Annotation layers
- December 2016 -
TextPro (http://textpro.fbk.eu/) is a set of modules which perform pre-processing (web page cleaning) and a number of NLP tasks: tokenization, sentence splitting, morphological analysis, pos-tagging, lemmatization, chunking, named-entity recognition, time expression recognition, assignment of geographical coordinates to toponyms, dependency parsing, event and event factuality recognition, temporal relation recognition, and keyword extraction.
The input given to TextPro should contain only pure text (hub text, see the CES guidelines for corpus encoding: http://www.cs.vassar.edu/CES/CES1-5.html#ToCOview).
If a text contains any markup, this should be removed. Example of input file:
Barack Obama was elected U.S. president in 2012.
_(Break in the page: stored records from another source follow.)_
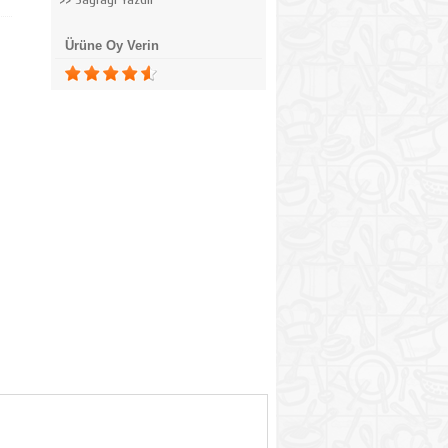
Ürüne Oy Verin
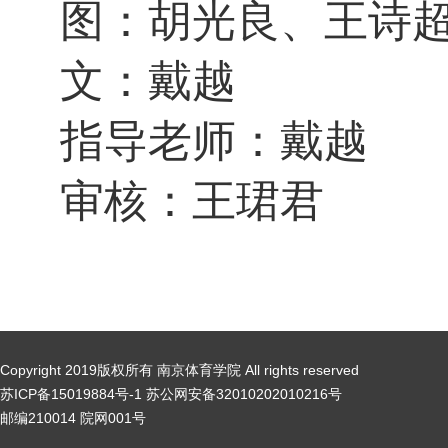
图：胡光良、王诗
文：戴越
指导老师：戴越
审核：王珺君
Copyright 2019版权所有 南京体育学院 All rights reserved
苏ICP备15019884号-1 苏公网安备32010202010216号
邮编210014 院网001号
He'll complete his term in January 2017.
Pre-processing
CleanPro: HTML CLEANING
CleanPro enables the use of HTML input files by cleaning them. Using the -html option, all mark-up tags and irrelevant text (i.e. words used as navigation menu, common header and footer, etc.) will be removed from HTML pages, while the relevant text will be kept as input text for the other modules.
NLP processing
The output file produced by TextPro contains:
Header lines. Some meta information, such as the name of the file, the document's creation date, the author, etc., can be coded in the first lines. These lines begin with the special character #, followed by the name of the field and its value.
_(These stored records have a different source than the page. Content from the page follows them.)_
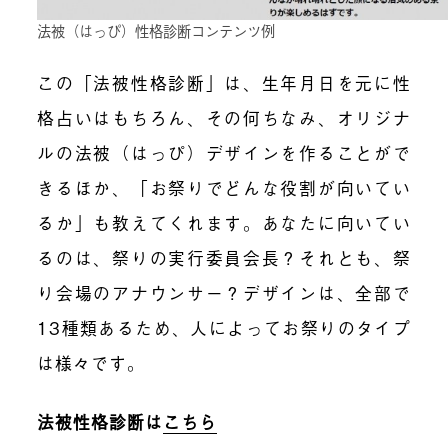
法被（はっぴ）性格診断コンテンツ例
この「法被性格診断」は、生年月日を元に性
格占いはもちろん、その何ちなみ、オリジナ
ルの法被（はっぴ）デザインを作ることがで
きるほか、「お祭りでどんな役割が向いてい
るか」も教えてくれます。あなたに向いてい
るのは、祭りの実行委員会長？それとも、祭
り会場のアナウンサー？デザインは、全部で
13種類あるため、人によってお祭りのタイプ
は様々です。
法被性格診断は
こちら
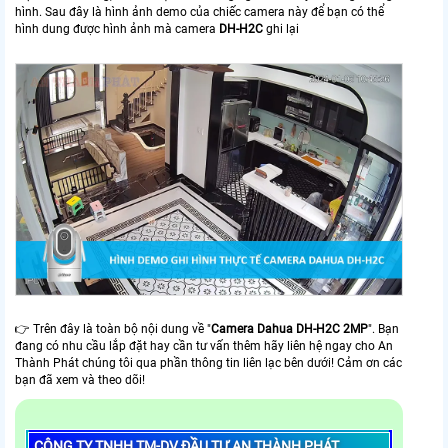
hình. Sau đây là hình ảnh demo của chiếc camera này để bạn có thể
hình dung được hình ảnh mà camera
DH-H2C
ghi lại
👉 Trên đây là toàn bộ nội dung về "
Camera Dahua
DH-H2C 2
MP
". Bạn
đang có nhu cầu lắp đặt hay cần tư vấn thêm hãy liên hệ ngay cho An
Thành Phát chúng tôi qua phần thông tin liên lạc bên dưới! Cảm ơn các
bạn đã xem và theo dõi!
CÔNG TY TNHH TM-DV ĐẦU TƯ AN THÀNH PHÁT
Annotation lines. They contain the output information of each token of the input file. TextPro uses tabular format with different columns separated by the tabular space. The Textpro tabular format is meant for the output of the modules, not to represent information about the structure of the text (e.g. titles, paragraphs, emphasis). The output of the different modules (except for KeyPro, see below) consists in adding one or more columns containing a value for each token. If a module does not have any output to give for a token, the specific column will contain the value __NULL__ for that token. List of all the TextPro annotation columns: token, tokennorm, tokenid, tokenstart, tokenend, tokentype, pos, full_morpho, comp_morpho, lemma, wnpos, chunk, entity, parserid, feats, head, deprel.
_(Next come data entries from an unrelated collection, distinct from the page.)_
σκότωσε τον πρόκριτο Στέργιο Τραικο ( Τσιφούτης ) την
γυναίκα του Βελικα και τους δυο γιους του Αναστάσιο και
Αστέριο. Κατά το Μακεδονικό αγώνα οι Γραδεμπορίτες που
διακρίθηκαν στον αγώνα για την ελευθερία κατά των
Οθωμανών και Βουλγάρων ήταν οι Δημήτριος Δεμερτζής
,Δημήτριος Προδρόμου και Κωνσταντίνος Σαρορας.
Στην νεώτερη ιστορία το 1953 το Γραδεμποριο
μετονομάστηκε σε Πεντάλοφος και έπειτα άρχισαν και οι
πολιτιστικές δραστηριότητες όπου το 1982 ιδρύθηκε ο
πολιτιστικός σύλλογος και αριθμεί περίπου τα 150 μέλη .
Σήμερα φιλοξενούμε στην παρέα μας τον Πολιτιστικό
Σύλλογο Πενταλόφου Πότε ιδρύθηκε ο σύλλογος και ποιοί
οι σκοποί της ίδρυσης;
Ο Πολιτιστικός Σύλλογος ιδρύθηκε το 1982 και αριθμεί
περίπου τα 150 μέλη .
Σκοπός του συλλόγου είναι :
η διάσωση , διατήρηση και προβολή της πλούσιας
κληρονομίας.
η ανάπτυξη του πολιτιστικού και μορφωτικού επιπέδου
The end of sentence is marked with an empty line.
Example of header lines:
# FILE: example.txt
# ID: 000055740
# CY: US
# DNUM: 06002654
# DATE: 19991214
# KIND: A
# FIELDS: token pos lemma
Example of annotation lines:
Barack NP0 Barack
Obama NP0 Obama
was VBD be
elected VVN elect
U.S. NP0 u.s.
president NN1 president
in PRP in
2012 CRD 2012
. PUN .
The output reported above is obtained with the following command: $> textpro.sh -l eng -c token+pos+lemma -o /tmp/ example.txt
TokenPro: TOKENIZATION
TokenPro breaks up a text into elements called tokens (e.g. words, puntuations marks, etc.); when you call TokenPro, the system creates a column called token containing one token in each line.
For instance, in the example below, the full stops "." are considered as single tokens just as all the words in the sentence. Example:
token
Barack
Obama
was
elected
U.S.
president
in
2012
.
He
'll
complete
his
term
in
January
2017
.
TokenPro can be fully customized from an XML configuration file, in order to define specific splitting rules or to define the behavior for specific UTF-8 symbols.
The list of all the columns TokenPro can produce is the following:
token: contains the token
tokennorm: contains a normalized version of the token (for example, accents are normalized)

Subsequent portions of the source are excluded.